Lately things have been really picking up pace around Lokad. For me, this resulted in a large number of incoming action items (thing-to-be-done) spread between:
- Gmail inbox.
- Internal issue trackers.
- Public issue trackers for all Lokad open-source projects (esp. in Lokad.CQRS).
- CRM records, activities, conversations and pending follow-ups.
- Hand-written notes and planned things in the head (esp. in Lokad.CQRS area).
- Article drafts, newsgroup conversations on the cloud computing, Windows Azure and CQRS.
- Pending questions in ask.lokad.com community.
The hardest part is that these tasks just keep on coming and are never going to stop. It become a bit complex to get things done:
- Keep an eye on really urgent things all across the company and projects.
- Be able to schedule and prioritize important tasks and projects.
- Review existing projects and tasks to keep them in sync with the reality, prunning whatever is no longer important.
- Have bigger picture with the ability to drill down and focus on the context or work at hand.
Project here is some unique goal that requires multiple actions to be taken in order to be completed. For example it could be an open feature request from the sales that requires some follow-ups and actions.
When you get a lot of items, notifications and conversations coming from all these sources, email inbox natively turns into the big list of things to do. In my case it used to span pages with the oldest items dating back to the previous year. The hot issues (along with the dependencies and synergies) were kept either in Moleskine notebook or just in the head.

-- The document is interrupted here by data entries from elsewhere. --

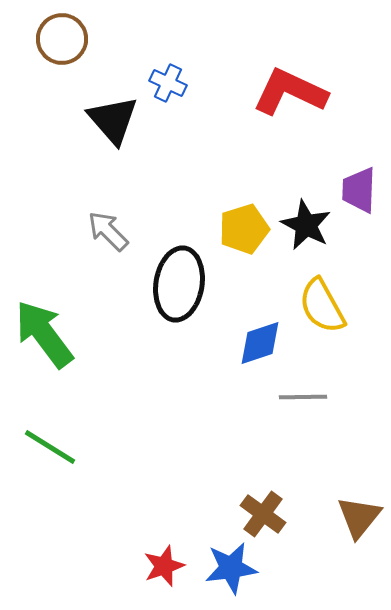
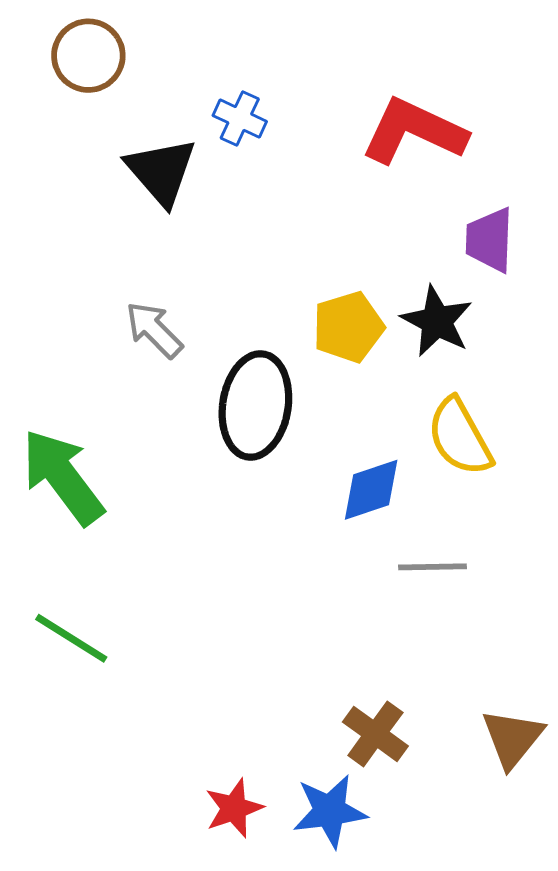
purple trapezoid: (359, 190) -> (490, 240), moved

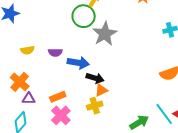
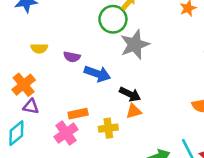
black arrow: (95, 78) -> (130, 94), moved
orange triangle: (101, 90) -> (134, 111), moved
orange rectangle: (58, 97) -> (78, 114), moved

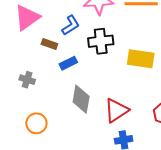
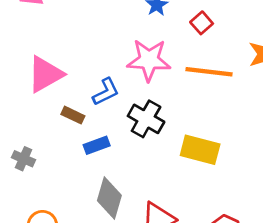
black cross: (101, 41) -> (146, 119), turned 30
gray cross: (27, 80) -> (24, 159), moved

In such situation it requires a bit of effort to stay organized and just be able to figure the answer to a simple question: what is the next most important thing I should focus on right now? Is it conversation with Salescast customer’s IT, or Lokad.CQRS task or issue with the forecasting self-management?
While I was staying in Montenegro last weeks, I’ve invested a bit of time in learning how people manage to stay productive under the constant flow of incoming challenges in ever changing world. Getting Things Done methodology obviously came up to the surface. I was lucky to discover OmniFocus application for iPad that implements and enforces this methodology. There was even a whitepaper on this subject authored by David Allen. Although it covers OmniFocus for iMac, it has also a great deal of theory extracts to help understand the basics of the methodology. I strongly recommend to have a look at this paper.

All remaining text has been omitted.